I tried a different PSU which charges for 10-20 seconds and then the same orange blinking reappeared and again it stopped charging. Scared of burning another PSU I unplugged it now and I don't know what to do. The battery still has some % left right now and I'm not sure if it's charging while the computer is off. (It doesn't blink)

Things I tried so far:
- resetting by removing the battery and holding the power button for 30 secs.
- update BIOS but it's already at latest version.

My Laptop is a Toshiba Satellite C660-2NK, PSC1QE-04H002GR and has Windows 7 x64 installed.


----------



## Rich-M (May 2, 2007)

Is the power cord you are using a "compatible" or is it oem?


----------



## thecrusticroc (Mar 26, 2017)

The (burnt) one was the original one which came with the computer from the manifacturer. The one which is currently plugged in is an official one also made by Toshiba.

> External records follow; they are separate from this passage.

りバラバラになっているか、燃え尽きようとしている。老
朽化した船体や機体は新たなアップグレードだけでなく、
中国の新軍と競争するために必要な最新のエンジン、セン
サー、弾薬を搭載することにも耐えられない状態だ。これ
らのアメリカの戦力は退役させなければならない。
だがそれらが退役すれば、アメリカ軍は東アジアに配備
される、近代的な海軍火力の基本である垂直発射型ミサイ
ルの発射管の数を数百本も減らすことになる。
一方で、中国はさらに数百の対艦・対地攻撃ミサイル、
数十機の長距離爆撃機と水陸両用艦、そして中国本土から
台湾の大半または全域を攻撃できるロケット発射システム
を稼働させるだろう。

Quick update: While the computer is off it indeed charges. The only problem lies in charging it while the power is on. After 10-15 seconds of charging the LED starts to blink. Disconnecting and reconnecting the power supply makes it charge again for 10-15 seconds sometimes even minutes before blinking again. This is really odd...


----------



## Rich-M (May 2, 2007)

Maybe it is time to move on I always say that over 3 years it owes you nothing anyway and these days Toshiba is fraught with issues on their laptops anyway.


----------



## thecrusticroc (Mar 26, 2017)

Yeah, I agree. Just thought maybe it's still fixable but let's be honest... it's time to get better gear, it's not that expensive anymore. I'm kinda mixing some components together to build myself a proper PC. Thanks for your help anyways.

Greetings
thecrusticroc


----------